Draw My Strife, Game My Life
By Garrett Smith
Depression is so common yet few talk about its effects nor its treatments. There are many ways for us to impact mental health awareness in our environment and I want to spread the word in my own way. Many critics in mainstream media frequently present video games as harmful, I want to share how they helped teach me about persistence. According to the National Institute of Mental Health, 1 in 3 college students will suffer from depression to the point where they cannot properly function, and half of them will not look for help.
This project was inspired by the very first “Draw My Life” video, It was created by Bry O’Reilly, an Irish singer/songwriter from Dublin, on September 5, 2011. Since then, many others have created their own videos to show the “hidden” part of their lives to others. My goal of this video is to draw more light by using video, animation, and games, to share the story of my battle with depression in a similar yet interactive way.
Break the Scape
By Jacob Drage, Susie Han, and Zack Nielson
Our project is designed to expand awareness about how much we take nature for granted and just how distant and superficial its presence in our lives has become. Society is moving in a direction that destroys the relationship between humans and our wild surroundings. We are exposed to hundreds of pictures of nature every week on our phones or laptops, but do we really know what we are looking at or what it means to us?

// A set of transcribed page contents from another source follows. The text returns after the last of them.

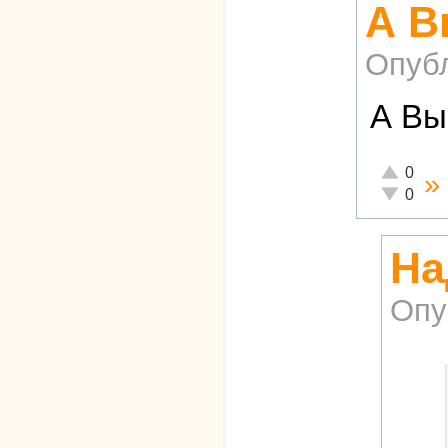
А В
Опуб
А Вы
Отлично!
0
»
Неадекват
0
На
Опу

In traditional art, skills of an artist and their inspiration from nature were combined into works that communicated the beauty of a location. There was an intimate relationship between the artist who knew the nature and the audience who knew the artist. Our projector draws on the effects that technology has on our interaction with nature. In particular, the attempts that are made through technology to artificially satisfy out naturistic need. We would like to encourage our audience to rethink their own relationship with wild environments and think twice about using technology to fulfill nature cravings. Hopefully they will realize that most of the random nature pictures that are taken, are all very similar and lack originality that direct interaction with nature is far superior.
By Maria Maddocks, Kayley Meden, and Elizabeth Kingston
Our project explores the effects that the social media “highlight reel” has on our mental and emotional health and well-being as individuals. In today’s society, social media is such a consistent part of most of our daily lives, and we are bombarded with the highlights of hundreds, even thousands, of people’s lives each day. Being exposed to so many images and an abundance of information about the best parts of people’s lives on such a frequent basis often forces us to look at our lives and begin to compare the “highlights” of our lives to others, even if it is subconsciously.
This project challenges the highlight reel that we are so familiar with by exposing the true and raw issues and experiences everyone faces on a daily basis but doesn’t typically share with the world. It forces us to be be faced with real and raw information and images of their peer’s struggles juxtaposed with the highlight reel we are familiar with.
By Spencer Jennings, Audrey Lund, and James Thompson
This work is an amalgamation of three separate components, brought together to create an abstract image to be interpreted on a case by case basis. It aims to demonstrate how our psychological sate may determine as much meaning as much as any real stimulus. Each viewer’s experience should be unique, highlighting mental bias and increasing self awareness.
It is based on klecksography and draws from the Rorschach test with its inkblot images used by psychologists. Likewise, it is an abstract and symmetrical image that may be read as any number of objects, locations, creatures, etc. The animation is viewed on a surface of a warped, digitally modeled 3D plane through a VR headset. The virtual or ‘unreal’ environment of the work references the invalidity of any meaning derived by the viewer.